April 28, 2004 5:39 PM PDT
Time Warner beats expectations
Time Warner's America Online division remained weak but showed signs of financial improvement from 2003.
The media titan said its net income for the quarter ended March 31, 2004, before discontinued operations and an accounting change, reached $712 million, or 15 cents a diluted share. That's up from the same period last year, when the company reported a profit of $396 million, or 9 cents a share. Wall Street analysts had expected profits to remain at 9 cents a share this year, according to Thomson First Call's poll of estimates.
Time Warner said its quarterly revenue rose 9 percent to $10.1 billion, beating Wall Street's estimate of $9.5 billion.
The company added that its debt was lowered further to $18.8 billion, down from $22.7 billion at the end of the fourth quarter. Debt reduction has been one of the company's top priorities over the 12 months.
"We're very pleased with the company's strong financial performance this quarter, as we're off to a great start for the year," Time Warner CEO Richard Parsons said in a statement.
AOL turning the corner?
AOL, which has lost more than 2 million subscribers over the past 16 months, said it now has 24 million AOL-branded subscribers. That doesn't include people signed up through its new discount Internet service provider Netscape, its partnership with Wal-Mart Stores and its long-stagnant CompuServe division. Including those services, the AOL division has 25.8 million access members.
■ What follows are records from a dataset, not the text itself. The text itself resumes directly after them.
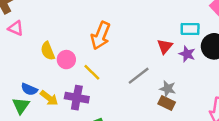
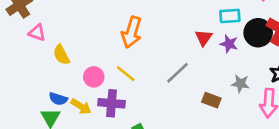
yellow semicircle: (48, 51) -> (61, 55), moved
pink circle: (66, 60) -> (94, 77), moved
gray star: (168, 89) -> (240, 84), moved

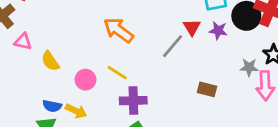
orange arrow: (132, 32) -> (118, 30), turned 116
gray line: (178, 73) -> (173, 46), moved
gray star: (240, 84) -> (249, 67), moved
purple cross: (112, 103) -> (133, 101), moved

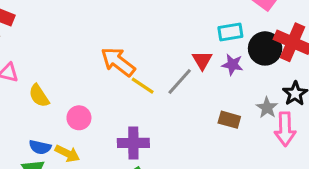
gray star: (249, 67) -> (267, 108), turned 30
yellow line: (117, 73) -> (143, 86), moved
brown rectangle: (207, 89) -> (229, 120), moved

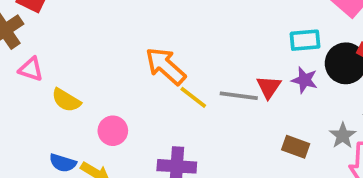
red triangle: (202, 60) -> (269, 87), moved
gray line: (180, 81) -> (239, 96), turned 52
yellow semicircle: (39, 96) -> (66, 100), turned -30

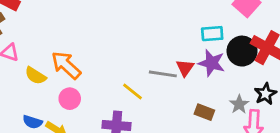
orange arrow: (166, 66) -> (66, 65), moved
purple star: (305, 80) -> (212, 63), size x1.4
yellow line: (193, 97) -> (132, 92), moved

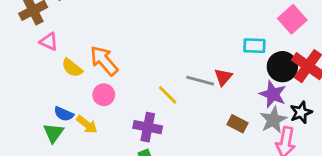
purple star: (212, 63) -> (273, 94), moved
gray star: (239, 104) -> (273, 120), size x1.4

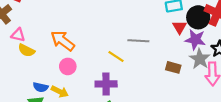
yellow semicircle: (72, 68) -> (26, 50), moved
red triangle: (223, 77) -> (180, 27), moved

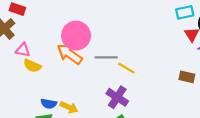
gray line: (138, 41) -> (106, 57), moved
pink circle: (68, 66) -> (76, 36), moved, size x1.6
purple cross: (106, 84) -> (117, 97), turned 36

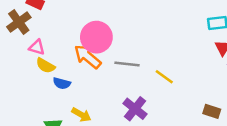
yellow line: (126, 68) -> (164, 77), moved
brown rectangle: (187, 77) -> (212, 111), moved
blue semicircle: (49, 104) -> (62, 83), moved

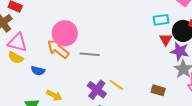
pink triangle: (37, 47) -> (17, 42), size x1.5
yellow semicircle: (46, 66) -> (16, 58), moved
yellow line: (164, 77) -> (116, 85), moved

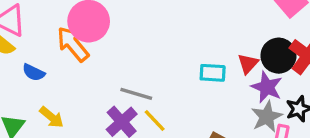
cyan rectangle: (161, 20) -> (213, 73), moved
gray line: (90, 54) -> (136, 94), moved

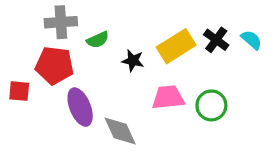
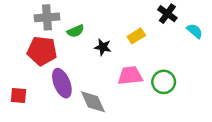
black cross: (216, 40) -> (167, 14), moved
yellow rectangle: (176, 46) -> (136, 36), size x0.6
red square: (19, 91) -> (18, 96), moved

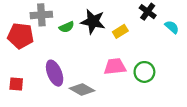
black star: (103, 47) -> (93, 22), moved, size x1.6
red pentagon: (42, 51) -> (21, 36), moved
gray diamond: (93, 102) -> (82, 89), turned -35

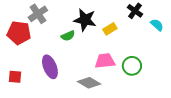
gray cross: (41, 15) -> (38, 14), turned -30
green semicircle: (67, 27) -> (68, 36), moved
gray diamond: (82, 89) -> (89, 83), moved

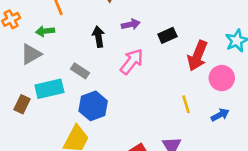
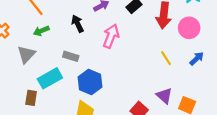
green arrow: (45, 31) -> (41, 31), moved

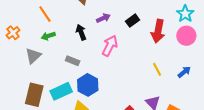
pink circle: (189, 28) -> (186, 36), moved
cyan rectangle: (50, 78) -> (61, 91), moved
brown rectangle: (31, 98) -> (34, 95), size x1.6

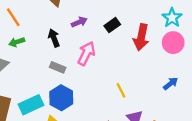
gray rectangle: (73, 61) -> (58, 67), moved
yellow line: (157, 69) -> (121, 90), moved

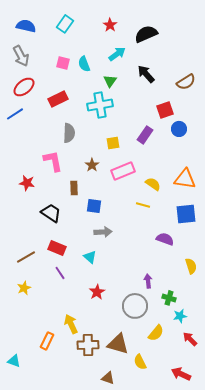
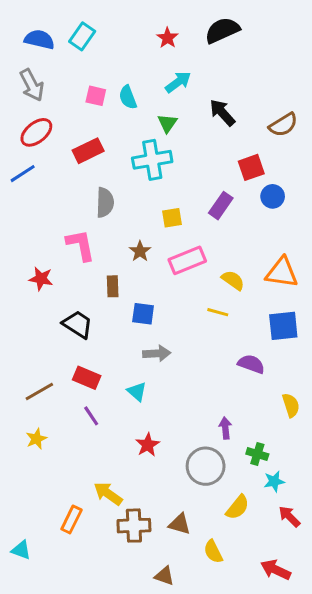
cyan rectangle: (65, 24) -> (82, 36), moved
black semicircle: (146, 34) -> (222, 30), moved
yellow arrow: (71, 324) -> (108, 494), turned -30
brown triangle: (118, 344) -> (180, 524), size x0.7

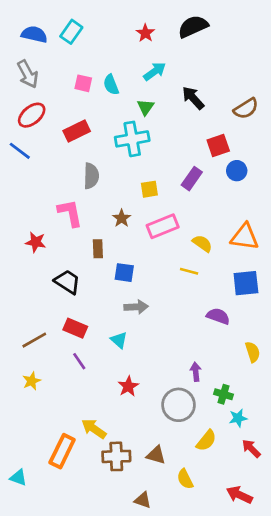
blue line: (23, 174) -> (20, 151), turned 70
orange rectangle: (71, 520) -> (62, 451), size x1.4

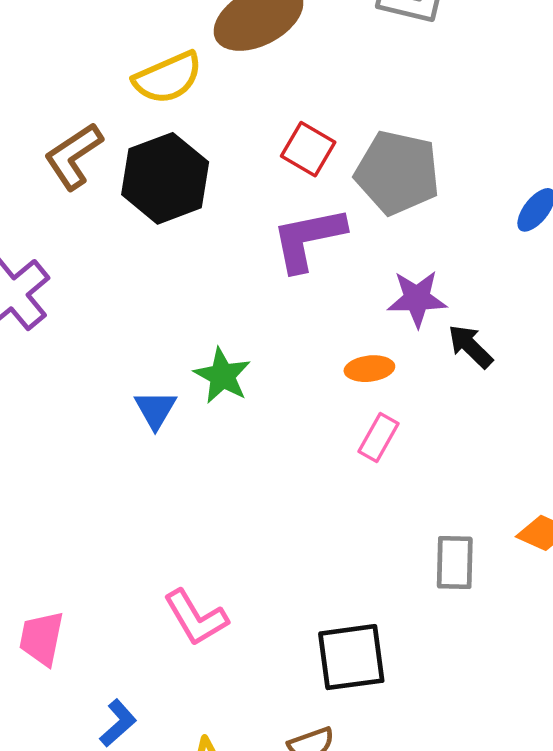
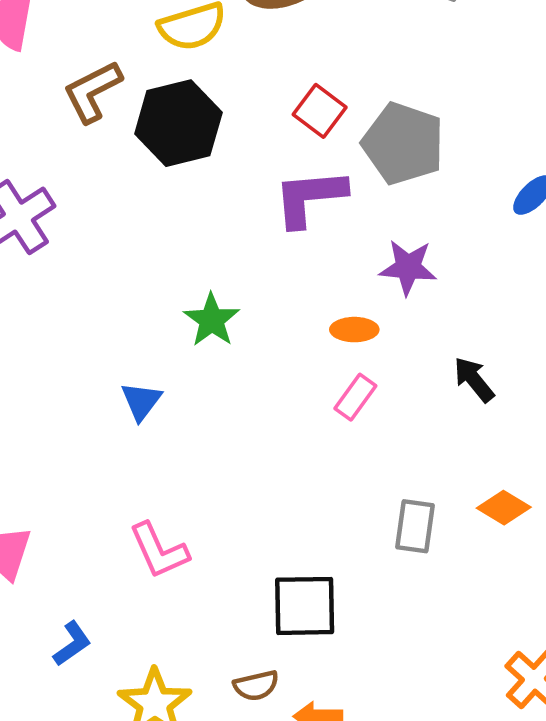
black arrow: (470, 346) -> (474, 380), moved
blue triangle: (155, 409) -> (141, 401), moved

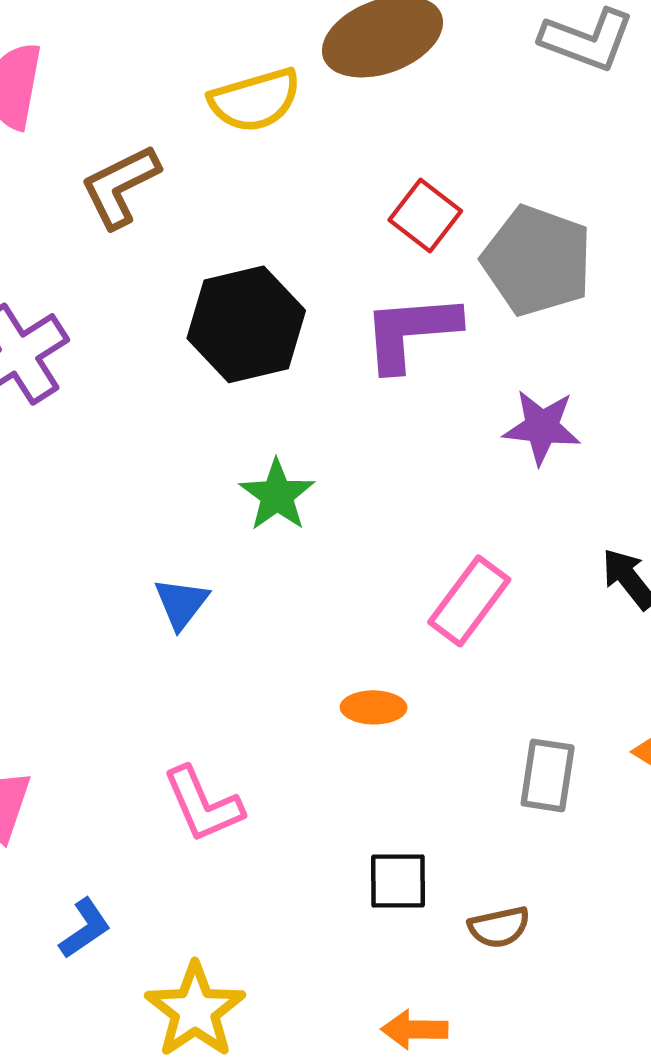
black hexagon: (178, 123) -> (246, 324), moved
orange ellipse: (354, 330) -> (374, 707), moved
pink rectangle: (355, 397) -> (469, 601), size x1.4
black square: (305, 606) -> (398, 881), size x0.7
brown semicircle: (256, 686) -> (499, 927), moved

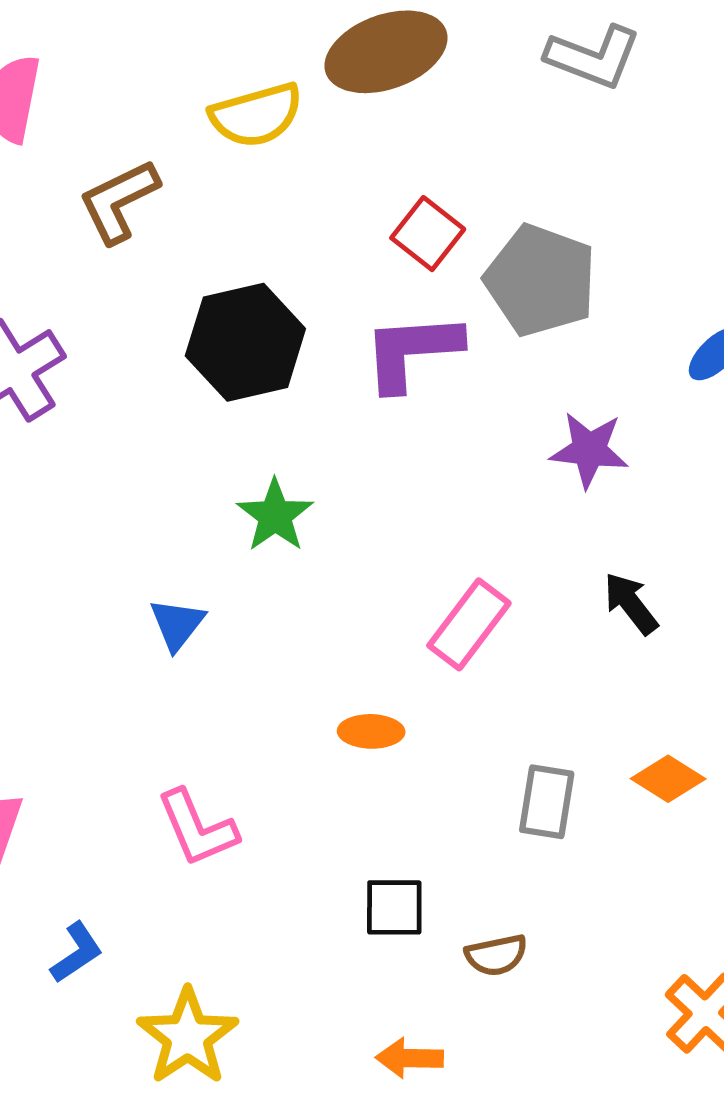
purple star: (542, 427) -> (589, 450), moved

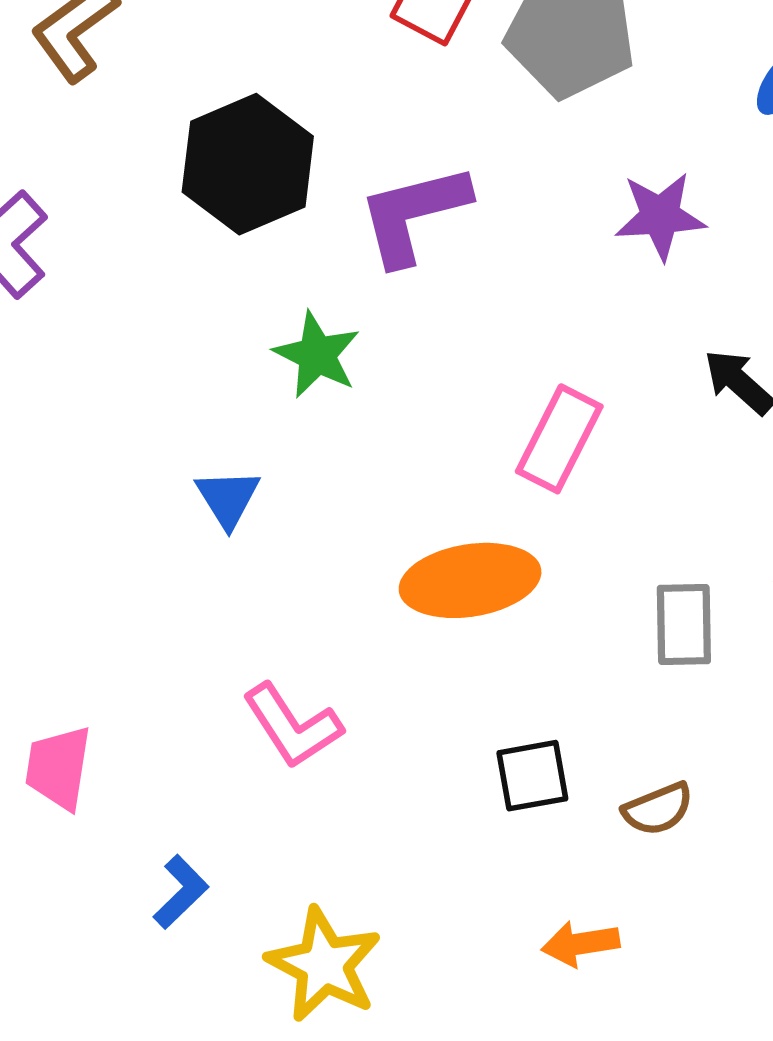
purple L-shape: (412, 351) -> (414, 214), moved
orange ellipse: (371, 731) -> (470, 580), size x1.8

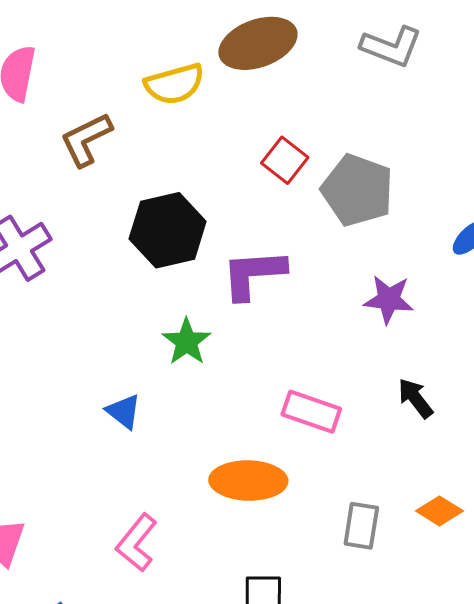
pink rectangle: (559, 439) -> (311, 412), turned 72
blue triangle: (228, 498) -> (124, 412), turned -30
pink L-shape: (292, 726) -> (137, 543), turned 62

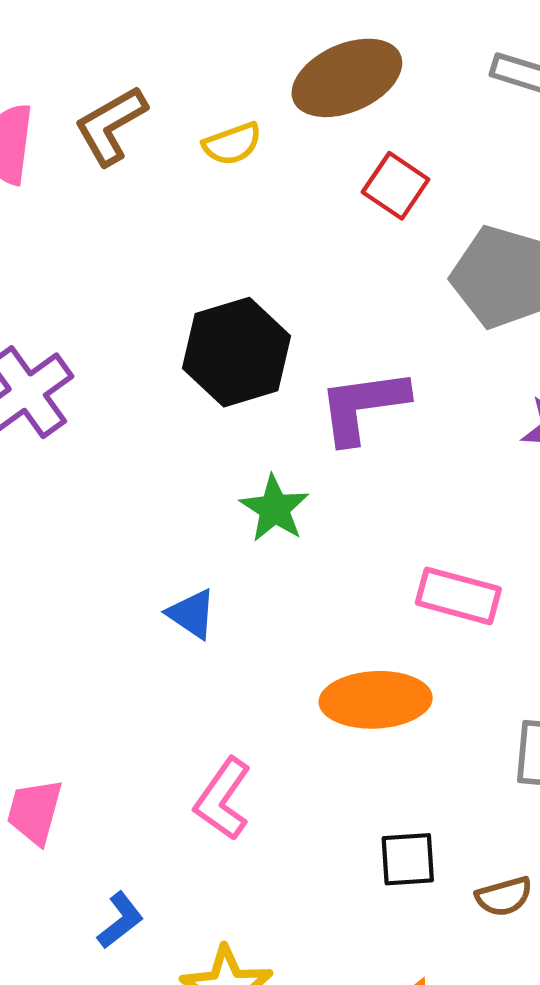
yellow semicircle: (174, 84) -> (232, 144), size x0.7
brown L-shape: (86, 139) -> (111, 125), moved
red square: (285, 160) -> (396, 186), moved

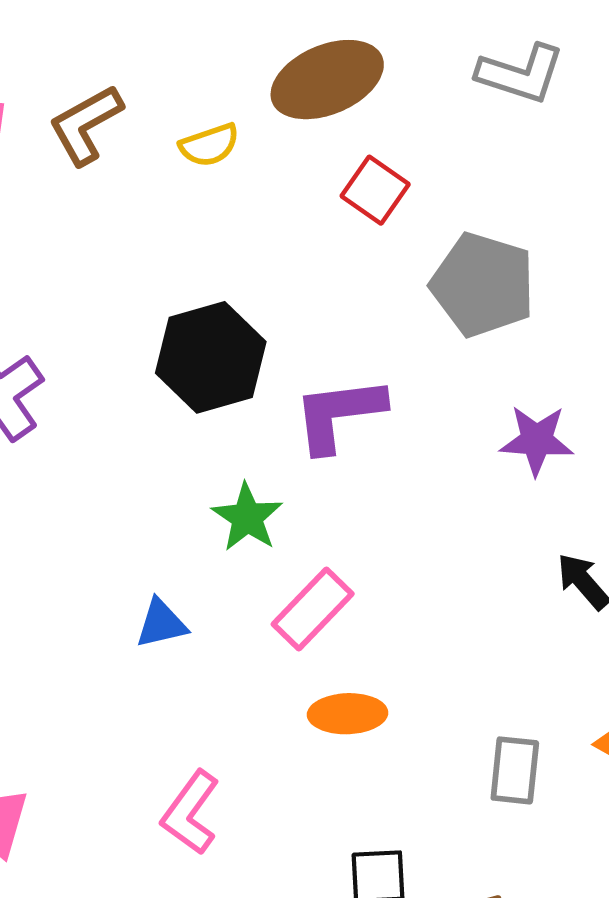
pink rectangle: (458, 596) -> (313, 609), moved, turned -62
blue triangle: (192, 614) -> (161, 624), turned -48
orange ellipse: (376, 700) -> (348, 714), size x0.7

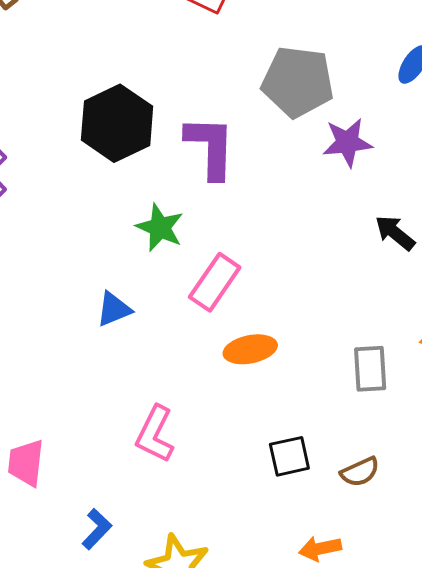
gray pentagon: (483, 285) -> (298, 82), moved
purple L-shape: (339, 414) -> (210, 147), turned 108

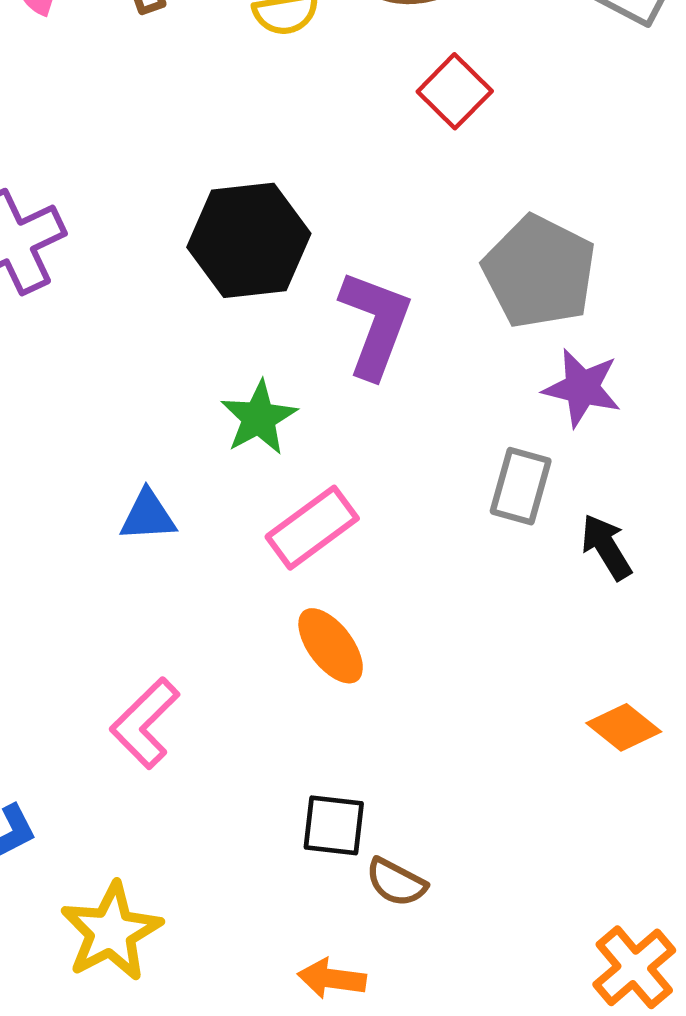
orange ellipse: (250, 349) -> (331, 646), turned 45
gray rectangle: (370, 369) -> (521, 486), moved
brown semicircle: (360, 472) -> (396, 882), moved, turned 33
As expected, the AOL premium dial-up service lost 800,000 subscribers, ending the quarter at a count of 20.5 million. But the AOL for Broadband service--also called "bring your own access," (BYOA) because it's marketed to people who already have high-speed Internet access from another company--gained 700,000 new subscribers for a total of 2.8 million. Its Netscape ISP, which launched in January, and Wal-Mart Connect gained 100,000 new customers for a total of 600,000 combined.
The tally of AOL's "not actively marketed" subscribers--including CompuServe members and those on its $54.95 broadband ISP plan--declined by 300,000 to 1.9 million. The company in March confirmed that it would no longer offer its broadband access plan.
Advertising revenue, which declined 40 percent in 2003, fell 5 percent, or $12 million, year-over-year. However, compared with the previous quarter, the ad business rose 5 percent. Much of the sequential gain was powered by a rise in commercial search revenue from $27 million to $74 million, fuelled by a partnership with Google.
Subscription revenue rose 1 percent, an increase that stemmed from favorable currency exchange rates for AOL Europe and from growth in its AOL for Broadband service.
Cable takes a swing at DSL
Meanwhile, Time Warner Cable reported growth in subscriber additions and profitability, which it credited to high-speed Internet service Road Runner. The cable ISP added 193,000 subscribers last quarter for a total of 3.4 million subscribers.
Time Warner also said it would begin testing a lower-priced, lower-speed broadband plan that would be used "primarily as a retention tool," Don Logan, the chairman of the media and information division, said during a conference call with Wall Street analysts. Time Warner Cable will test a higher-speed, higher-price plan as well, Logan added.
Cable companies have long dominated the market for broadband access in U.S. households in the face of competition fromk the Baby Bell phone companies, which offer DSL (digital subscriber line) service. But the Bells have introduced monthly fees for DSL service that are lower than those charged by cable companies. This past quarter, the two biggest Bells reported record DSL sign-ups, with SBC Communications reporting a 440,000 gain, and Verizon Communications, a 345,000 increase.
Time Warner also reiterated it plans to launch Internet phone service to all of its cable markets by the end of 2004.